IrOx–Pt electrode for the electro-oxidation of ethanol in alkaline-type direct ethanol fuel cells: an excellent CO-tolerant catalyst

Abstract

In this study, an iridium-oxide-layer-deposited Pt surface (IrO_x–Pt) was explored as a catalyst for the ethanol oxidation reaction (EtOR) in an alkaline medium. To fabricate the catalyst, the cleaned Pt surface was scanned from 0 V to +1 V vs. Ag/AgCl (sat. KCl) in an Ir₂O₃·xH₂O colloidal suspension for 10 continuous cycles. The cyclic voltammogram recorded in the 0.1 M NaOH solution corroborated the presence of IrO_x as it showed the appearance of a distinct redox pair on the Pt surface, with E_pa at −0.31 V and E_pc at −0.27 V. Energy-dispersive mapping verified the uniform deposition of IrO_x on Pt, and X-ray photoelectron spectroscopy showed that IrO_x contained both Ir^III and Ir^IV species. The results of the cyclic voltammetry analysis indicated that the activity of the pure Pt catalyst towards the EtOR was approximately 1.3 times greater than that of IrO_x–Pt.
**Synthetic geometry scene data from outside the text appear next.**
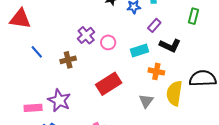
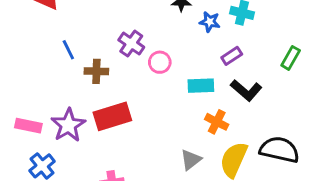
purple cross: (86, 35) -> (131, 44), turned -30
blue line: (37, 52) -> (68, 50), moved
red rectangle: (109, 84) -> (112, 116), moved

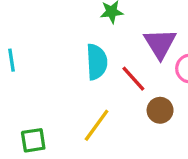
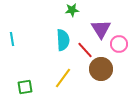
brown circle: (160, 110) -> (101, 69), size x1.5

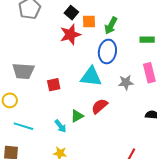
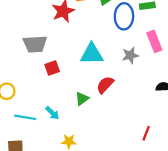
blue ellipse: (107, 51) -> (124, 16), moved
gray trapezoid: (23, 71) -> (35, 44), moved
cyan arrow: (60, 126) -> (52, 113), moved

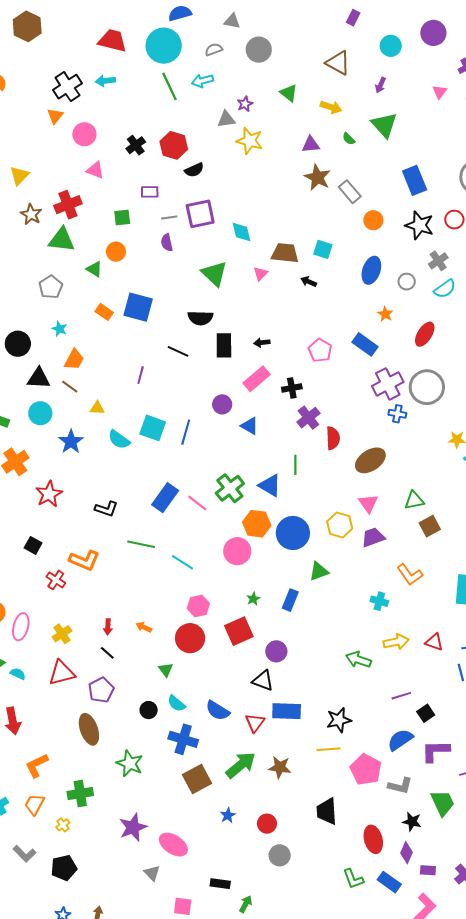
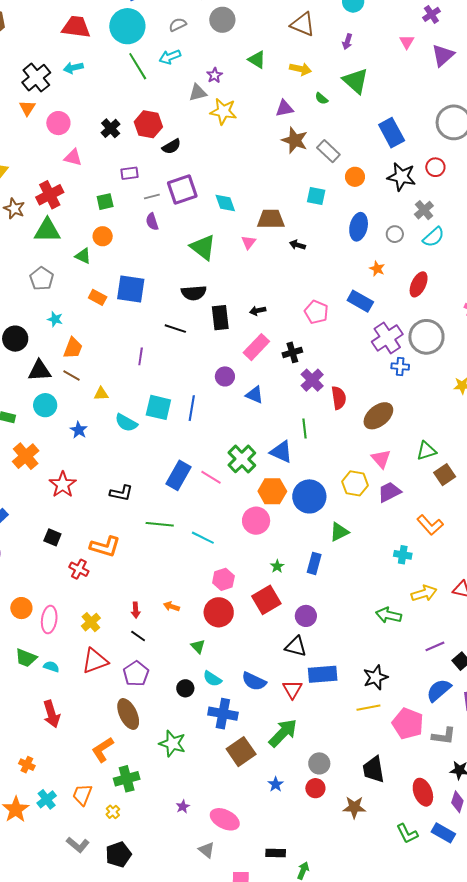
cyan square: (323, 249) -> (316, 196), moved
blue star: (71, 442) -> (79, 430), size x0.7
orange L-shape: (37, 765) -> (103, 750), moved
brown star: (280, 767) -> (354, 807), moved
purple star: (133, 827) -> (183, 807), size x0.5
gray circle: (280, 855) -> (319, 763), moved

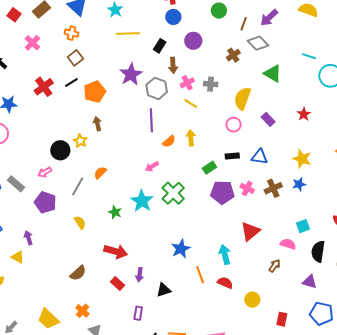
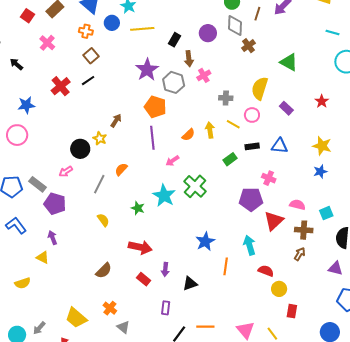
blue circle: (173, 17) -> (112, 23), moved
gray diamond: (258, 43) -> (235, 26), moved, turned 50
cyan line: (309, 56) -> (332, 33), moved
gray cross: (211, 84) -> (226, 98), moved
orange pentagon: (95, 92) -> (155, 107), moved, turned -30
yellow line: (191, 104) -> (233, 124), moved
purple line: (151, 120) -> (152, 138), moved
brown arrow: (97, 124) -> (116, 120), turned 48
brown cross: (273, 188) -> (304, 230), moved, turned 30
purple pentagon: (222, 192) -> (251, 199), moved
purple pentagon: (45, 202) -> (55, 204), moved
pink semicircle: (288, 244) -> (297, 205), moved
orange line: (200, 275) -> (226, 266), turned 30
red semicircle: (225, 283) -> (266, 271), moved
red rectangle: (282, 319) -> (292, 311), moved

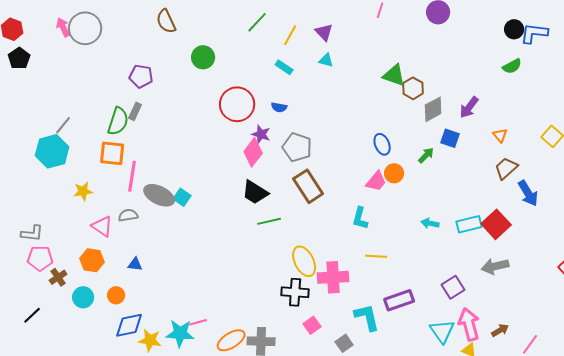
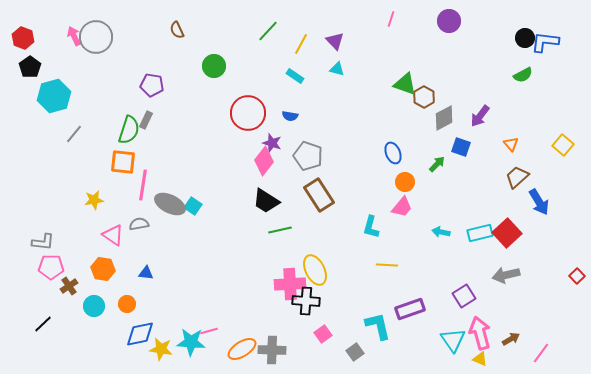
brown semicircle: (166, 21) -> (177, 30), size x0.7
cyan hexagon: (52, 151) -> (54, 96), moved
pink trapezoid: (376, 181) -> (402, 207), moved
pink cross: (333, 277) -> (290, 284), moved

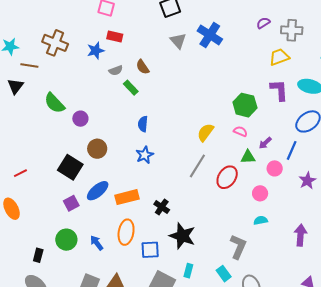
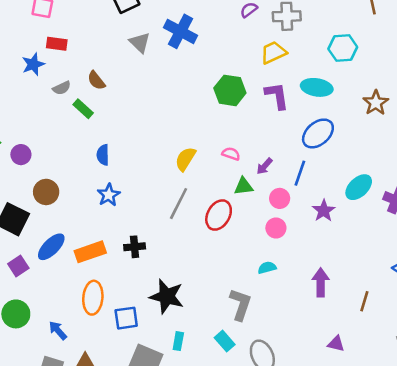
green hexagon: (245, 105) -> (230, 90), moved
pink circle: (260, 193) -> (276, 228), moved
black cross: (162, 207) -> (135, 247), moved, turned -35
blue arrow: (97, 243) -> (58, 330), moved

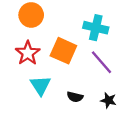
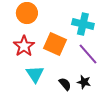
black semicircle: (75, 97) -> (65, 84), turned -144
black star: (108, 100) -> (84, 82), moved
However, the CO tolerance of the Pt catalyst was roughly 3.5 times lower than that of IrO_x–Pt. The results of the stability test indicated that the current density associated with EtOR on the IrO_x–Pt electrode experienced a decrease of approximately 18% with a standard deviation of 1.15% after 500 consecutive cycles. In contrast, the Pt electrode exhibited a decrease in activity of nearly 50% with a standard deviation of 1.53% under similar experimental conditions. The study of scan rate dependent voltammograms revealed that the electrode reaction was limited by mass transfer.